In einem Forschungsprojekt mit Forschungseinrichtungen und Unternehmen aus verwandten Bereichen entwickelte Schmid Schrauben über einen Zeitraum von zweieinhalb Jahren und mit mehreren tausend Versuchen die erste baurechtlich zugelassene Hartholzschraube, die im Laubholz (wie Buche und Eiche) ohne Vorbohren verarbeitet werden darf. „Die Jury begründete ihre Entscheidung mit drei wichtigen Kriterien : der Effizienzsteigerung für Anwender, dem Beitrag zur Verwendung von nachhaltigen Baustoffen sowie der außergewöhnlichen Lösungskompetenz“, informiert Markus Tadler von Schmid Schrauben.

Aktuell müssen Schrauben in Hartholz ab einer Länge von 80 Millimetern vorgebohrt werden. „Dies liegt vor allem an der höheren Dichte des Materials und den damit höheren Beanspruchungen, die auf die Schraube einwirken. Durch die Veränderung einer Vielzahl an Parametern schaffte es Schmid Schrauben, die einwirkenden Kräfte zu reduzieren und damit eine direkte Verschraubung im Hartholz – ohne Vorbohren – zu ermöglichen“, sagt Tadler. Diese patentierte Innovation stellt für die holzverarbeitende Industrie eine absolute Weltneuheit dar.

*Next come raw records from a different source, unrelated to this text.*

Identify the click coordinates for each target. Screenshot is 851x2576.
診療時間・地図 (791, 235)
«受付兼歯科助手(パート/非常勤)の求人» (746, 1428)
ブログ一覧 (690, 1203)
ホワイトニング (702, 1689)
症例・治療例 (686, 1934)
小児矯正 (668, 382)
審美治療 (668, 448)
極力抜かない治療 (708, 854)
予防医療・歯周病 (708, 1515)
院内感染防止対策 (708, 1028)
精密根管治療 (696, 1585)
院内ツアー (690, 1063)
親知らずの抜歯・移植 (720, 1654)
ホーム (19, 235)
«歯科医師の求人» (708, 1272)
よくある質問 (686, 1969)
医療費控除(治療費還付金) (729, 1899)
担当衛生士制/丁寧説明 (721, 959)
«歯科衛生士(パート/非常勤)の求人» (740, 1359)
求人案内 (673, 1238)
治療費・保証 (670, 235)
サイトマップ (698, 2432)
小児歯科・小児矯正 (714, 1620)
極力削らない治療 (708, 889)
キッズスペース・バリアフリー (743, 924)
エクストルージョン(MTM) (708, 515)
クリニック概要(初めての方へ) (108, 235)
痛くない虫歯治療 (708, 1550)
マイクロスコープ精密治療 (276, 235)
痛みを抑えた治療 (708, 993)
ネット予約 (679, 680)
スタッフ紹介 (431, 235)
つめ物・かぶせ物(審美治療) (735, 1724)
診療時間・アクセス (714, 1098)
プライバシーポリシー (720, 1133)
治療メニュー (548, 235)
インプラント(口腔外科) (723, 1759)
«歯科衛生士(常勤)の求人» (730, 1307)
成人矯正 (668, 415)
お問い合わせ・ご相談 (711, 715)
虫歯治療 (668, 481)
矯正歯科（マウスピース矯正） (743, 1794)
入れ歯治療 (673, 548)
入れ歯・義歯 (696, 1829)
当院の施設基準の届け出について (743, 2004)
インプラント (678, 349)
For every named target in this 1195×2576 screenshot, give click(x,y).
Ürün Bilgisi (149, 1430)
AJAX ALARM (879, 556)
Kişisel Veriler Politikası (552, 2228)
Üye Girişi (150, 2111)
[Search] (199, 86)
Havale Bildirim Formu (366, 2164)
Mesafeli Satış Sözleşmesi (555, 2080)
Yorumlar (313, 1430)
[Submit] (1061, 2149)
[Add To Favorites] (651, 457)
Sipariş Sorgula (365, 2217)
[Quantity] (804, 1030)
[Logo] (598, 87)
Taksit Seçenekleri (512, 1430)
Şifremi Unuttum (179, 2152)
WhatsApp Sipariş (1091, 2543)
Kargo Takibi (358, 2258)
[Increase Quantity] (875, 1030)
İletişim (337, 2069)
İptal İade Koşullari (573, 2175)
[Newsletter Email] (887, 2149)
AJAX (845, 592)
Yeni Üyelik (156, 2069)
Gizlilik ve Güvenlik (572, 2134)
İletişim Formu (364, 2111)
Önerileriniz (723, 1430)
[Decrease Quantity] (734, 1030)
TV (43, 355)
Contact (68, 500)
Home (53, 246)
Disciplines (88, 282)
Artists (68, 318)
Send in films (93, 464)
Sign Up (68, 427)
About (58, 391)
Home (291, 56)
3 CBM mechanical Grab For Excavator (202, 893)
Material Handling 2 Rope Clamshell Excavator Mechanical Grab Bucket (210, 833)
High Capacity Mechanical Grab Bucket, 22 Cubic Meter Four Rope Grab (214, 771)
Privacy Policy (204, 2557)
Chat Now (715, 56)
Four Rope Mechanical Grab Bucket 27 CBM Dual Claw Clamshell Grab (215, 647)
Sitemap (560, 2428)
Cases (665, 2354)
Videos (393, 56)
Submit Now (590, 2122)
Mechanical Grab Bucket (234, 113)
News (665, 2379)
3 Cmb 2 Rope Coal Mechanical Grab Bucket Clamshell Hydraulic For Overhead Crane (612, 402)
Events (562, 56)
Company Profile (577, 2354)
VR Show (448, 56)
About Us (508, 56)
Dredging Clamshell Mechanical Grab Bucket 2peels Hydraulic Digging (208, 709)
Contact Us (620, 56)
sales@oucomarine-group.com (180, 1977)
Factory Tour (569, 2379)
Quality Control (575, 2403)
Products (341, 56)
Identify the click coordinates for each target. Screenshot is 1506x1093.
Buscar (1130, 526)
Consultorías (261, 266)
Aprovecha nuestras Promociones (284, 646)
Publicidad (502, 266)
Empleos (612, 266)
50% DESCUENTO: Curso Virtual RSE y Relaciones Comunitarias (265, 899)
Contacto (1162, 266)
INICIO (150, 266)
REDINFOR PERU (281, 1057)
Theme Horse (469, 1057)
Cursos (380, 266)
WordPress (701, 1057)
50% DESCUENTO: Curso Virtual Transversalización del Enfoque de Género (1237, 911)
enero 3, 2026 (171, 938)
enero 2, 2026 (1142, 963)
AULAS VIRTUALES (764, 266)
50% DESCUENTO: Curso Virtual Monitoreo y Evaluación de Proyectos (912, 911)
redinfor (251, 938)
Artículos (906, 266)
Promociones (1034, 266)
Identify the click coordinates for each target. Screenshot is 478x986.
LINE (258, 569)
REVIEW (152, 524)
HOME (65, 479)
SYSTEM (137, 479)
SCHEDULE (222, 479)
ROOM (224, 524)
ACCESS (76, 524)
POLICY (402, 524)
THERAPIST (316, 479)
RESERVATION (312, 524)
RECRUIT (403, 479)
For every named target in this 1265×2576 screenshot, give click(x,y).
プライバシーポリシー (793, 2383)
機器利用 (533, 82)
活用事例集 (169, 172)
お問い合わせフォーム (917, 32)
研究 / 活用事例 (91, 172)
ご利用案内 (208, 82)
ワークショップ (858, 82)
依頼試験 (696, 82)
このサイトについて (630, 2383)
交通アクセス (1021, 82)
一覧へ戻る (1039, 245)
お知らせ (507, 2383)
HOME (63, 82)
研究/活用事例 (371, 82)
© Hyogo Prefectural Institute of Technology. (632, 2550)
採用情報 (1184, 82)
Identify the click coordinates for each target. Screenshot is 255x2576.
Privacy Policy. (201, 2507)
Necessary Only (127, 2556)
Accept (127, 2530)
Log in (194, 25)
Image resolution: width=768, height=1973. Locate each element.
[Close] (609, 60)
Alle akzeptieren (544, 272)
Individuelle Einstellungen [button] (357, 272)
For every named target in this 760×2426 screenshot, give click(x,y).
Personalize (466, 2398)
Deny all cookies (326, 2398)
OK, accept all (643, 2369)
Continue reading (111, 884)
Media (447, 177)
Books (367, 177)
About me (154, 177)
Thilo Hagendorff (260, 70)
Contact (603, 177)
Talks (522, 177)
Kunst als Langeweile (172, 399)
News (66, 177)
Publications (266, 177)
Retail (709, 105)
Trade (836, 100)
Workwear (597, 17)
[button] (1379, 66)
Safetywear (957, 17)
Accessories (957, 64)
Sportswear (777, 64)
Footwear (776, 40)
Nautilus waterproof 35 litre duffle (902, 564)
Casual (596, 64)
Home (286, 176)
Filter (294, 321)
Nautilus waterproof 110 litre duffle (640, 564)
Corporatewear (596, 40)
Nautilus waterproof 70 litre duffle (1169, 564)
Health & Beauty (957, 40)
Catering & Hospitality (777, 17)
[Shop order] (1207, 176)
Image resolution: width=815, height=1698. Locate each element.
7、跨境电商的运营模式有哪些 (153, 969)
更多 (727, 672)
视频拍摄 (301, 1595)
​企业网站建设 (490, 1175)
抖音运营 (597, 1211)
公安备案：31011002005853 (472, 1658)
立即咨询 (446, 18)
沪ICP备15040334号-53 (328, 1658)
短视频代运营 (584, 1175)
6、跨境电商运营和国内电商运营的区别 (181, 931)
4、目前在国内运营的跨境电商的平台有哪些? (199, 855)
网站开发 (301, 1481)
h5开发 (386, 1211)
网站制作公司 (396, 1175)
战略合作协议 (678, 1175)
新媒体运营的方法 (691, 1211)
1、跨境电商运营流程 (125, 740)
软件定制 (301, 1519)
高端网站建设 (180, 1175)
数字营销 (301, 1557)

Hartholzschrauben sind ein zukunftsträchtiges Produkt. „Aufgrund der klimatischen Veränderung ist eine Veränderung der Zusammensetzung der Wälder erkennbar. Klassische Bauhölzer wie Fichte und Kiefer wandern immer weiter in höher gelegene sowie nördlichere Regionen und sind in unseren Breiten verstärkt von Schädlingen, wie etwa dem Borkenkäfer, betroffen“, führt Tadler aus. Der Umstieg in der Forstwirtschaft erfolgt von der reinen Fichten-Monokultur immer mehr hin zu Mischwäldern. „Damit gibt es in Zukunft wesentlich mehr Hartholz am Markt, das in der Bauwirtschaft eingesetzt wird“, ist er überzeugt. Hartholz an sich ist zwar teurer, aber durch die höhere Festigkeit benötigt der Holzbau weniger Material, um im Vergleich zum Nadelholz den gleichen Belastungen standzuhalten.